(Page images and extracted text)
==========
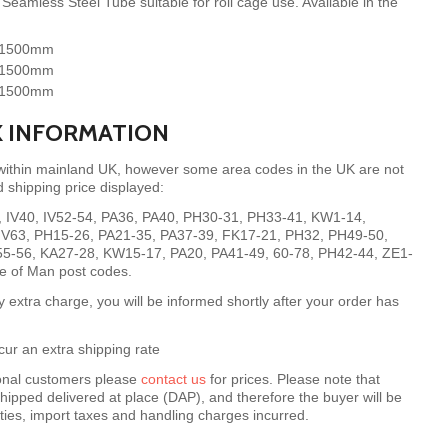
eamless Steel Tube suitable for roll cage use. Available in the
- 1500mm
- 1500mm
- 1500mm
X INFORMATION
 within mainland UK, however some area codes in the UK are not
 shipping price displayed:
8, IV40, IV52-54, PA36, PA40, PH30-31, PH33-41, KW1-14,
, IV63, PH15-26, PA21-35, PA37-39, FK17-21, PH32, PH49-50,
55-56, KA27-28, KW15-17, PA20, PA41-49, 60-78, PH42-44, ZE1-
le of Man post codes.
y extra charge, you will be informed shortly after your order has
ur an extra shipping rate
ional customers please
contact us
for prices.
Please note that
hipped delivered at place (DAP), and therefore the buyer will be
uties, import taxes and handling charges incurred.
==========
REQUIREMENT.
If a line contains the word "shipping", it counts; say how many such lines there are in the data above, and nothing else.

YOUR SOLUTION.
2